Pourtant, un véritable partenariat social au niveau national n’existe pratiquement pas entre les quatre organisations. Si nous prenions modèle sur les règles du partenariat social telles qu’elles s’appliquent au niveau des branches ou des entreprises, nous devrions régulièrement aborder des thèmes communs et travailler à une compréhension mutuelle. Les deux camps devraient présenter les problèmes existants, selon leur point de vue, et chercher des solutions communes que les deux parties pourraient soutenir. Dès qu’une forme de solution aurait été trouvée à la table des négociations, la politique pourrait alors entrer en lice. Au cours des dernières années, les partenaires sociaux ont eu de plus en plus de mal à trouver des solutions négociées. Le rejet catégorique par le patronat – début 2016 – d’améliorer les mesures d’accompagnement à la libre circulation des personnes pour la mise en œuvre de l’initiative sur l’immigration de masse marqua le degré zéro de leurs relations. Il a fallu que le Conseil fédéral joue les arbitres et indique une voie. A cet égard, l’acceptation de l’initiative contre l’immigration de masse a montré qu’il serait important que les partenaires sociaux adoptent une attitude commune sur les questions du marché du travail, pour la réussite de celui-ci en Suisse. La loi sur le travail pourrait être un thème de discussion possible. Il est préférable que les partenaires sociaux proposent quelque chose à la politique à ce que cette dernière édicte des lois sans leur participation (comme on peut le craindre avec l’acceptation des initiatives parlementaires Graber et Keller-Sutter).

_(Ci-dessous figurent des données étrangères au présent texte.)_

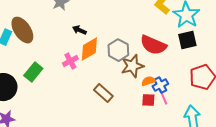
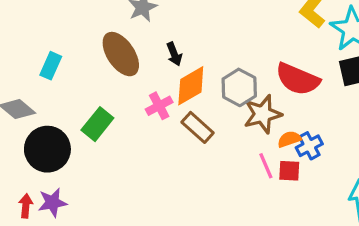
brown ellipse: (22, 30) -> (121, 54), moved
black arrow: (79, 30) -> (174, 54), turned -136
brown rectangle: (103, 93) -> (198, 127), moved
pink line: (163, 97) -> (266, 166), moved

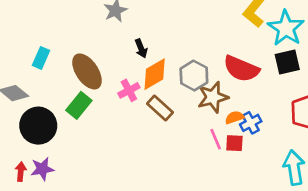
brown ellipse: (121, 54) -> (87, 71), moved

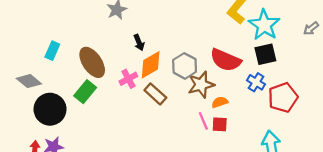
blue cross: (251, 123) -> (256, 82), moved, turned -30

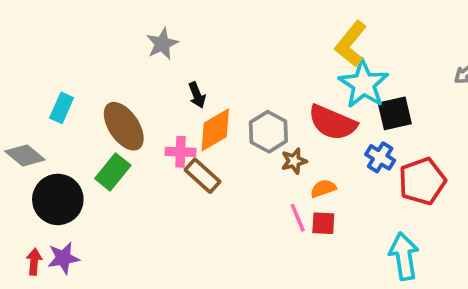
cyan star: (264, 25) -> (364, 84), moved
pink cross: (128, 79) -> (181, 152), turned 30
brown star: (201, 85) -> (294, 161), size x0.6
brown rectangle: (155, 94) -> (202, 176), moved

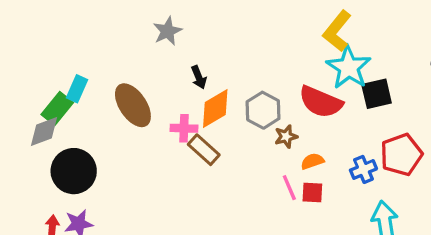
gray diamond: (25, 156) -> (44, 132), turned -60
blue cross: (380, 157) -> (363, 169), moved, turned 35
green rectangle: (113, 172) -> (57, 109), moved

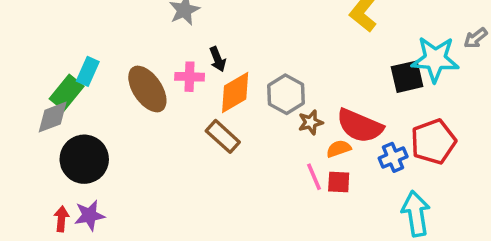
cyan star: (349, 67) -> (435, 59), moved, turned -30
red semicircle: (321, 102) -> (360, 126), moved
pink cross: (184, 128) -> (190, 77), moved

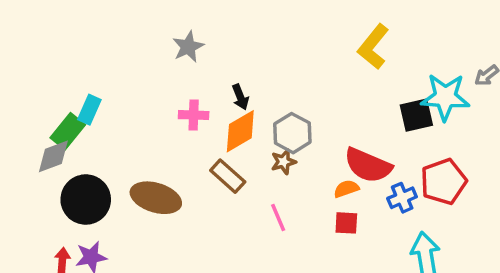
black arrow: (218, 59) -> (240, 97), moved
brown ellipse: (147, 89) -> (156, 198), moved, turned -39
brown star: (311, 122) -> (283, 162), moved
pink line: (314, 177) -> (278, 217), moved

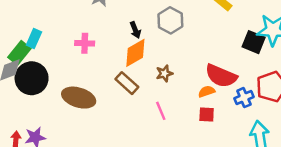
pink cross: (194, 115) -> (85, 43), moved
black square: (416, 115) -> (254, 42), turned 35
gray hexagon: (292, 133) -> (170, 20), moved
black circle: (86, 200) -> (32, 78), moved

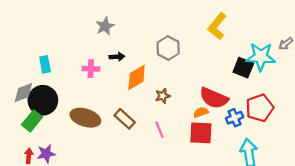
black arrow: (135, 30) -> (117, 57), moved, turned -72
cyan rectangle: (34, 38) -> (45, 64), turned -35
green rectangle: (19, 53) -> (32, 121), moved
brown rectangle: (127, 83) -> (125, 119), moved
red square: (207, 114) -> (201, 133), size x1.6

Il sera extrêmement important, également pour les votations encore à venir sur les accords bilatéraux, que les organisations patronales et syndicales puissent s’entendre sur des solutions qui garantissent les salaires et les conditions de travail en Suisse, en dépit de l’ouverture politique à l’Europe. Sinon, une approbation des accords bilatéraux est plus qu’incertaine, ce qui mettrait en danger la réussite de la Suisse. En outre, d’autres thèmes pourront être abordés à la table des négociations en marge de l’opinion publique. Toutefois, cela présuppose que chacun soit prêt à discuter de manière honnête et constructive, d’égal à égal, dans le but de trouver un dénominateur commun aux divers intérêts des uns et des autres pour apaiser des conflits ouverts. Le fait que ce soit moins intéressant dans le monde actuel des médias pourrait être un obstacle. Mais ne vaudrait-il pas la peine d’essayer?